In 1964, Understanding Media: The Extensions of Man, introduced McLuhan’s phrases and concepts that he contributed to our society; ‘global village’, ‘hot and cool media’, and ‘the medium is the message’. In the Preface to the third printing of this book,  he addresses the criticism about his chapter on the “Medium is the Message” by explaining that he doesn’t focus on content and instead explores the greater cultural effect of the medium; “The section on ‘the medium is the message’ can, perhaps, be clarified by pointing out that any technology gradually creates a totally new human environment. Environments are not passive wrappings but active processes” (vi-vii).

With this in mind, moving cultural artifacts and documents to the Web changes their nature, as does providing library services over the Web instead of in person. These are not reasons to cease digitization or service over the Web, but they are important factors to understand when our mission is to serve the best interests of our community.  Knowing the impact of the medium as well as the information content of what we do is a key part of our responsibility as stewards of our intellectual and cultural heritage.

Another significant aspect of this book is how it explores the effect of a broad scope of technologies throughout history starting with the “spoken word” to print to electronic media like radio and television. The chapters on “the Written Word”, “The Printed Word”, and “The Telegraph”, are particularly relevant to our philosophical underpinnings as librarians and as citizens of Western culture. Even though he died in 1980 and never experienced the internet, his chapters are prophetic in how they anticipate the many social and technological manifestations of electronic information including the Web over the Internet.

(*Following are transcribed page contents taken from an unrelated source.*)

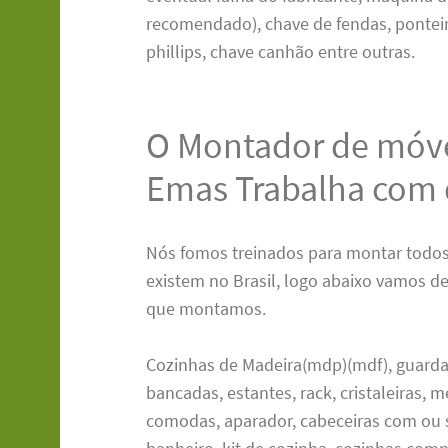
recomendado), chave de fendas, ponteir
phillips, chave canhão entre outras.
O Montador de móve
Emas Trabalha com 
Nós fomos treinados para montar todos
existem no Brasil, logo abaixo vamos de
que montamos.
Cozinhas de Madeira(mdp)(mdf), guarda 
bancadas, estantes, rack, cristaleiras,
comodas, aparador, cabeceiras com ou 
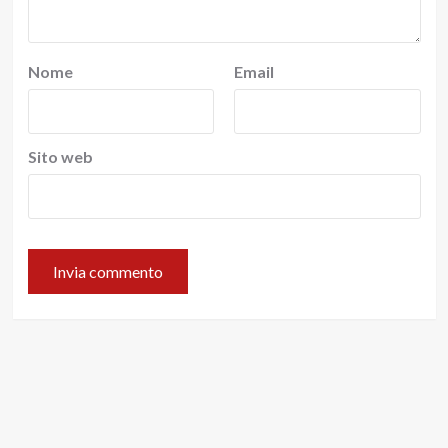
Nome
Email
Sito web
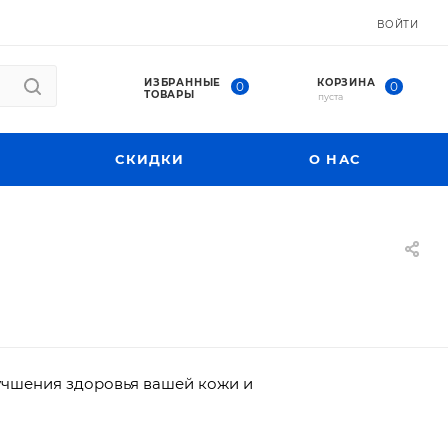
ВОЙТИ
ИЗБРАННЫЕ
КОРЗИНА
0
0
ТОВАРЫ
пуста
СКИДКИ
О НАС
учшения здоровья вашей кожи и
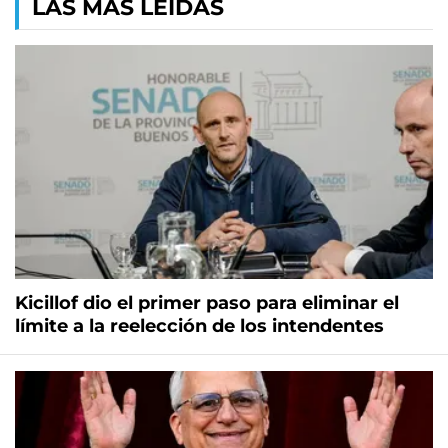
LAS MÁS LEÍDAS
Kicillof dio el primer paso para eliminar el
límite a la reelección de los intendentes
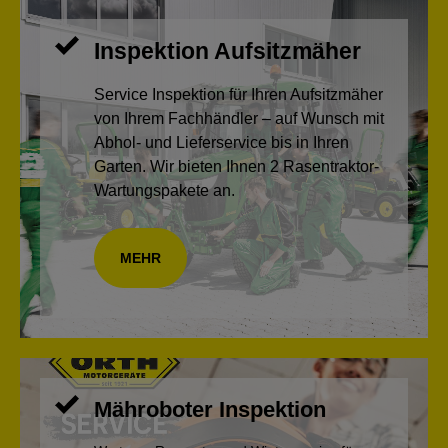
Inspektion Aufsitzmäher
Service Inspektion für Ihren Aufsitzmäher
von Ihrem Fachhändler – auf Wunsch mit
Abhol- und Lieferservice bis in Ihren
Garten. Wir bieten Ihnen 2 Rasentraktor-
Wartungspakete an.
MEHR
Mähroboter Inspektion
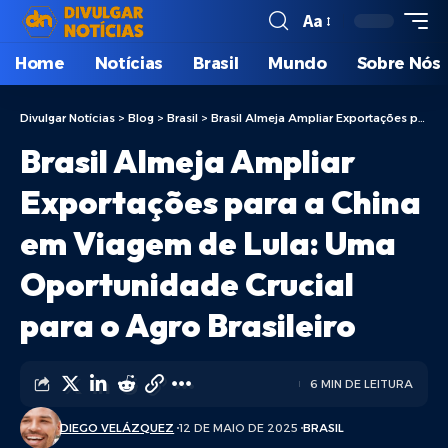
Aa
Home
Notícias
Brasil
Mundo
Sobre Nós
Divulgar Notícias
>
Blog
>
Brasil
>
Brasil Almeja Ampliar Exportações para a China em Viagem de Lula: Uma Oportunidade Crucial para o Agro Brasileiro
Brasil Almeja Ampliar
Exportações para a China
em Viagem de Lula: Uma
Oportunidade Crucial
para o Agro Brasileiro
6 MIN DE LEITURA
DIEGO VELÁZQUEZ
12 DE MAIO DE 2025
BRASIL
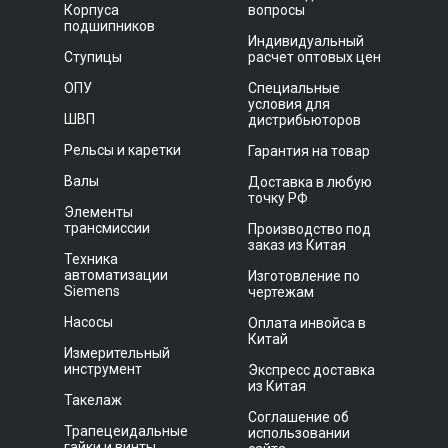
Корпуса
вопросы
подшипников
Индивидуальный
Ступицы
расчет оптовых цен
ОПУ
Специальные
условия для
ШВП
дистрибьюторов
Рельсы и каретки
Гарантия на товар
Валы
Доставка в любую
точку РФ
Элементы
трансмиссии
Производство под
заказ из Китая
Техника
автоматизации
Изготовление по
Siemens
чертежам
Насосы
Оплата инвойса в
Китай
Измерительный
инструмент
Экспресс доставка
из Китая
Такелаж
Соглашение об
Трапецеидальные
использовании
гайки и винты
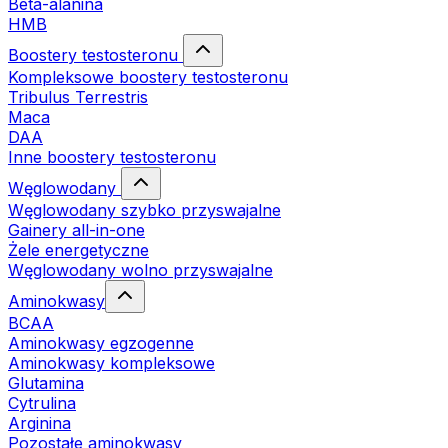
Beta-alanina
HMB
Boostery testosteronu
Kompleksowe boostery testosteronu
Tribulus Terrestris
Maca
DAA
Inne boostery testosteronu
Węglowodany
Węglowodany szybko przyswajalne
Gainery all-in-one
Żele energetyczne
Węglowodany wolno przyswajalne
Aminokwasy
BCAA
Aminokwasy egzogenne
Aminokwasy kompleksowe
Glutamina
Cytrulina
Arginina
Pozostałe aminokwasy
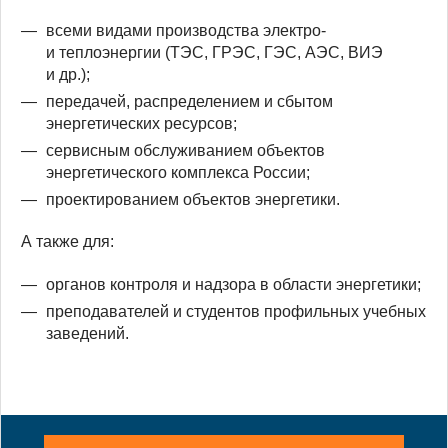
всеми видами производства электро-
и теплоэнергии (ТЭС, ГРЭС, ГЭС, АЭС, ВИЭ
и др.);
передачей, распределением и сбытом
энергетических ресурсов;
сервисным обслуживанием объектов
энергетического комплекса России;
проектированием объектов энергетики.
А также для:
органов контроля и надзора в области энергетики;
преподавателей и студентов профильных учебных
заведений.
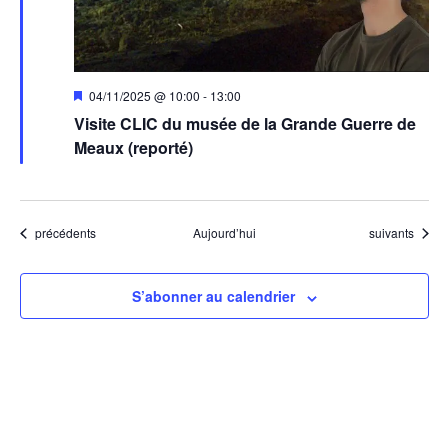
Mis
04/11/2025 @ 10:00
-
13:00
en
Visite CLIC du musée de la Grande Guerre de
avant
Meaux (reporté)
Évènements
Évènements
précédents
Aujourd’hui
suivants
S’abonner au calendrier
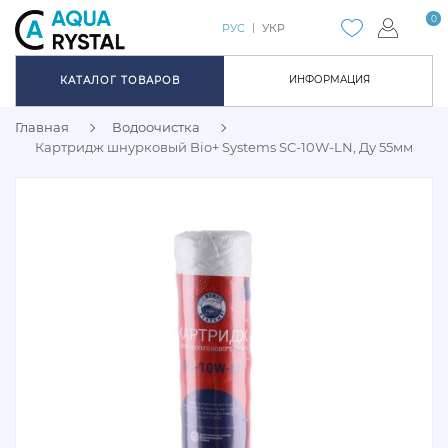
0
РУС
УКР
ИНФОРМАЦИЯ
КАТАЛОГ ТОВАРОВ
Главная
Водоочистка
Картридж шнурковый Bio+ Systems SC-10W-LN, Ду 55мм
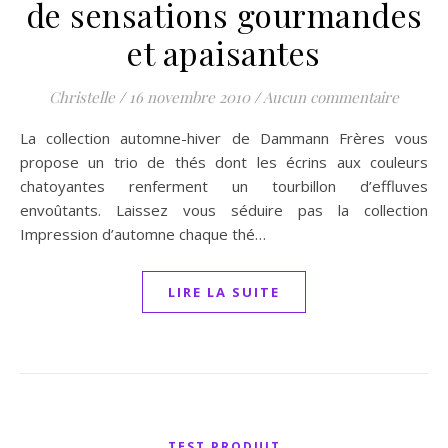
de sensations gourmandes
et apaisantes
Christelle
/
16 novembre 2010
/
Aucun commentaire
La collection automne-hiver de Dammann Frères vous
propose un trio de thés dont les écrins aux couleurs
chatoyantes renferment un tourbillon d’effluves
envoûtants. Laissez vous séduire pas la collection
Impression d’automne chaque thé…
LIRE LA SUITE
TEST PRODUIT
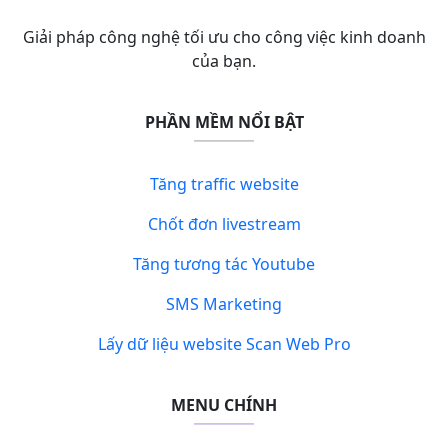
Giải pháp công nghệ tối ưu cho công việc kinh doanh
của bạn.
PHẦN MỀM NỔI BẬT
Tăng traffic website
Chốt đơn livestream
Tăng tương tác Youtube
SMS Marketing
Lấy dữ liệu website Scan Web Pro
MENU CHÍNH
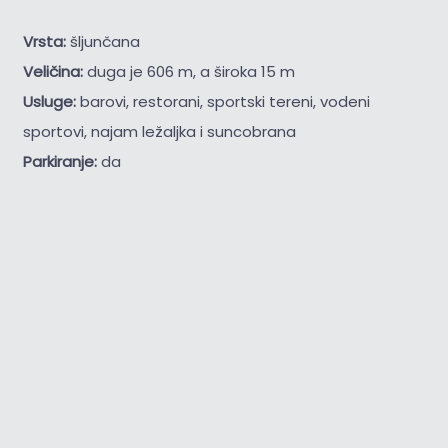
Vrsta:
šljunčana
Veličina:
duga je 606 m, a široka 15 m
Usluge:
barovi, restorani, sportski tereni, vodeni
sportovi, najam ležaljka i suncobrana
Parkiranje:
da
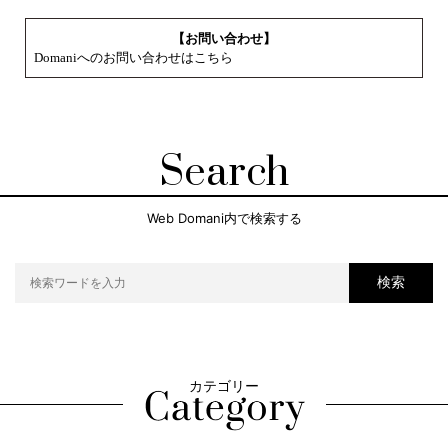
【お問い合わせ】
Domaniへのお問い合わせはこちら
Search
Web Domani内で検索する
検索
カテゴリー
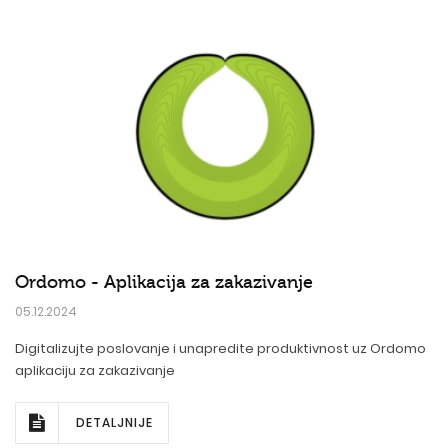
Ordomo - Aplikacija za zakazivanje
05.12.2024
Digitalizujte poslovanje i unapredite produktivnost uz Ordomo
aplikaciju za zakazivanje
DETALJNIJE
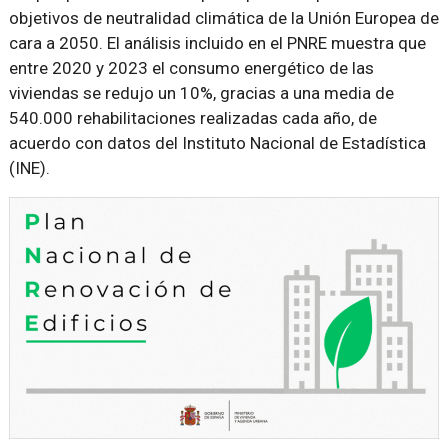
objetivos de neutralidad climática de la Unión Europea de
cara a 2050. El análisis incluido en el PNRE muestra que
entre 2020 y 2023 el consumo energético de las
viviendas se redujo un 10%, gracias a una media de
540.000 rehabilitaciones realizadas cada año, de
acuerdo con datos del Instituto Nacional de Estadística
(INE).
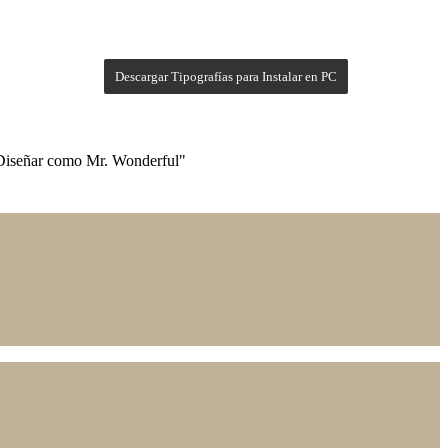
Descargar Tipografías para Instalar en PC
a Diseñar como Mr. Wonderful"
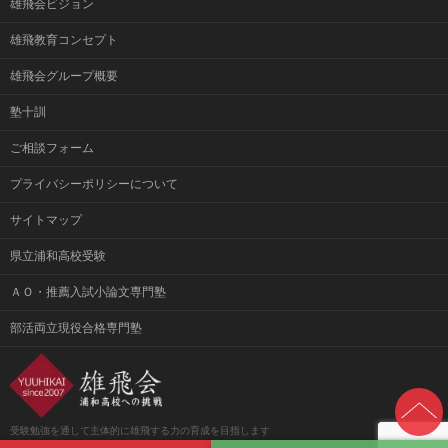
雄飛会ビジョン
雄飛教育コンセプト
雄飛会グループ概要
塾十訓
ご相談フォーム
プライバシーポリシーについて
サイトマップ
県立浦和高校受験
ＡＯ・推薦入試小論文専門塾
部活両立現役合格専門塾
受験勉強を通して主体的に雄飛する力の育成を目指します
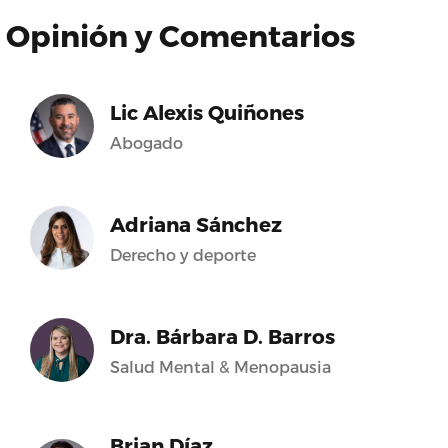
Opinión y Comentarios
Lic Alexis Quiñones
Abogado
Adriana Sánchez
Derecho y deporte
Dra. Bárbara D. Barros
Salud Mental & Menopausia
Brian Díaz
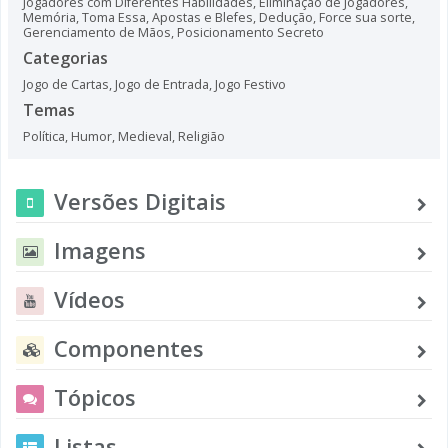
Jogadores com Diferentes Habilidades
,
Eliminação de Jogadores
,
Memória
,
Toma Essa
,
Apostas e Blefes
,
Dedução
,
Force sua sorte
,
Gerenciamento de Mãos
,
Posicionamento Secreto
Categorias
Jogo de Cartas
,
Jogo de Entrada
,
Jogo Festivo
Temas
Política
,
Humor
,
Medieval
,
Religião
Versões Digitais
Imagens
Vídeos
Componentes
Tópicos
Listas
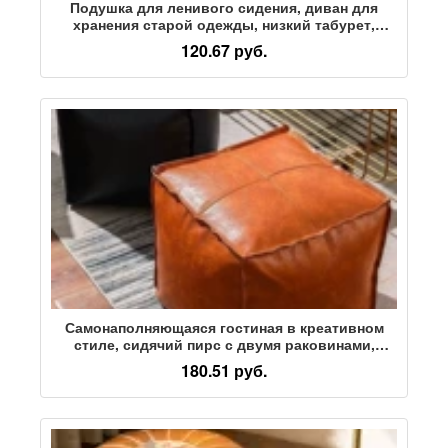
Подушка для ленивого сидения, диван для
хранения старой одежды, низкий табурет,
скамеечка для ног у окна в гостиной,
120.67 руб.
марокканская кожа
Самонаполняющаяся гостиная в креативном
стиле, сидячий пирс с двумя раковинами,
сидячий пирс из сетки, красный кожаный пирс,
180.51 руб.
табурет для хранения старой одежды, новый
крест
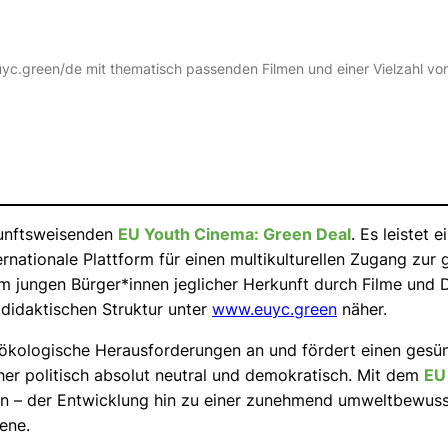
een/de mit thematisch passenden Filmen und einer Vielzahl von mul
kunftsweisenden
EU Youth Cinema: Green Deal
. Es leistet
ernationale Plattform für einen multikulturellen Zugang zu
jungen Bürger*innen jeglicher Herkunft durch Filme und Di
 didaktischen Struktur unter
www.euyc.green
näher.
 ökologische Herausforderungen an und fördert einen gesünd
her politisch absolut neutral und demokratisch. Mit dem
EU
en – der Entwicklung hin zu einer zunehmend umweltbewusst
ene.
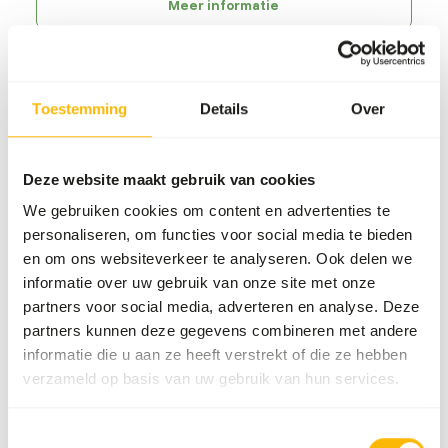
Meer informatie
Scharrelvarkenmuesli
Toestemming
Details
Over
AB529
Deze website maakt gebruik van cookies
We gebruiken cookies om content en advertenties te
personaliseren, om functies voor social media te bieden
Prijs per
:
15 kg zak
en om ons websiteverkeer te analyseren. Ook delen we
WARNING
:
VERWACHTE LEVERTIJD MIN. 5 WERKDAGEN
informatie over uw gebruik van onze site met onze
partners voor social media, adverteren en analyse. Deze
Meer informatie
partners kunnen deze gegevens combineren met andere
informatie die u aan ze heeft verstrekt of die ze hebben
verzameld op basis van uw gebruik van hun services.
Alfamix
swien
Toestemmingsselectie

If one wishes to be a reflective practitioner of librarianship then having some understanding of McLuhan and his media metaphors is a critical task. Eric Schnell from the Ohio State University Libraries, is one example of a librarian who has named his blog after McLuhan’s phrase “The Medium is the Message” and explores “libraries, technology, innovation and trends (with respect to Marshall McLuhan)”.

McLuhan’s metaphors are both rich for exploration and courts much controversy so this will be the first of many posts on this theme.